Thyroid Stimulating Hormone (TSH)

TSH (also called thyrotropin) is a member of the glycoprotein hormone family consists of two

subunits, the alpha and the beta subunit.

The α (alpha) subunit  has a 92-amino acid sequence. The α subunit is thought to be the

effector region responsible for stimulation of adenylate cyclase (involved the generation

of cAMP

The β (beta) subunit (TSHB) is unique to TSH, and therefore determines its receptor

specificity.The β chain has a 118-amino acid sequence.

Synthesis and Secretion of TSH

Secretion of TSH is stimulated by thyrotropin-releasing hormone (TRH) from the hypothalamus.

TRH, a tripeptide, is synthesized by neurons in hypothalamus and is transported to the anterior

pituitary via the pituitary portal circulation and binds to a specific receptor located on TSH

secreting cells. There are two TRH receptors, identified as TRH-R1 and TRH-R2, both of which

are G-protein coupled receptors (GPCRs). only TRH-R1 is expressed at functional levels in the

anterior pituitary. Binding of TRH to its receptor activates a typical Phospholipase C (PLC) -

mediated signaling cascade. The TRH-induced signaling leads to TSH secretion as well as

increased TSH transcription and post-translational glycosylation.

Phospholipase C (PLC) -mediated signaling cascade. (IP3/DAG Pathway):

TRH receptors are G protein bounded receptors. When TRH binds to TRHR, G-Protein subunits

dissociate and activate Phospholipase C enzymes in the cell membrane. Activated PLC

hydrolysis PIP2 (phospholipid phosphatidylinositol 4,5-bisphosphate) yielding diacyl

glycerol (DAG) and inositol 1,4,5-triphosphate (IP3).  DAG remains bound to the membrane, and

IP3 is released as a soluble structure into the cytosol.  IP3 then diffuses through the cytosol to

bind to IP3 receptors, particular calcium channels in the endoplasmic reticulum (ER).  These

channels are specific to calcium and allow the passage of only calcium to move through.  This

causes the cytosolic concentration of Calcium to increase, causing a cascade of intracellular

changes and activity.In addition, calcium and DAG together works to activate PKC,which goes

on to phosphorylate other molecules, leading to altered cellular activity including gene targeting

proteins and cellular proteins. Gene targeting proteins mediate transcription factors for the

synthesis of alpha and beta subunits of TSH while cellular proteins mediate post translational

glycosylation of TSH and some contractile proteins activation which are involved in release of

TSH from TSH releasing cells of pituitary gland into blood stream. 

PLC mediated cleavage of PIP2 to DAG and IP3

The TSH receptor and its role in the thyroid 2nd October, 2014

The established biological function of the TSH receptor (TSHR) in the thyroid gland is to

regulate synthesis and secretion of thyroid hormones from follicular thyroid cells; it also plays an

important role in controlling the growth and development of the thyroid gland.
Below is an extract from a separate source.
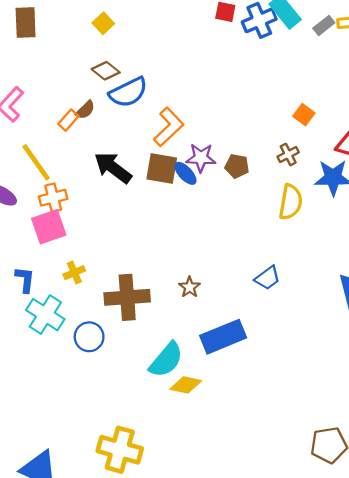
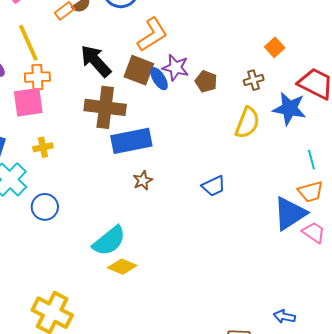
brown cross: (127, 297) -> (105, 107), moved
blue rectangle: (223, 337) -> (131, 141), moved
The TSHR is a G

protein-coupled receptor with seven membrane spanning segments, three extracellular loops,

three intracellular loops, an amino terminal ectodomain and an intracellular carboxy terminal.

The receptors are coupled through G-protein activation of adenylate cyclase as well as PLCβ.

TSH binding to its receptor triggers a signaling cascade that results in increased cAMP, PKA,

IP3, and DAG.

In the thyroid, TSH binding predominantly activates adenylate cyclase with a resultant

increase in the intracellular concentration of cAMP leading to the activation of gene target

proteins and peroxidase enzyme through phosphorylation by Kinase A. gene target proteins

target genes responsible for the synthesis of thyroid hormones ( T3 and T4) in colloidal cavity

of follicles while peroxidase enzyme facilitate release of T3 and T4 from the follicular cells

along with uptake of iodine from blood into follicular cells of thyroid gland. TSH-binding to

its receptor also results in increased TSH synthesis and thyroid cell growth.

Regulation of TSH

The synthesis and release of TSH is controlled by two pathways. The first is exerted by

the level of T3 within thyrotropic cells which regulates TSH expression, translation and release

through negative feed back mechanism. The second regulation is of course exerted by TRH as

described above.

Related Abnormality:

Chronic stimulation of the TSHR leads to over activation of the cAMP pathway that in

turn causes thyroid hyperplasia and hyperthyroidism. This process occurs in Graves' disease

(GD), the commonest cause of hyperthyroidism in which thyroid stimulating antibodies (TSAB)

bind the receptor and mimic the action of TSH.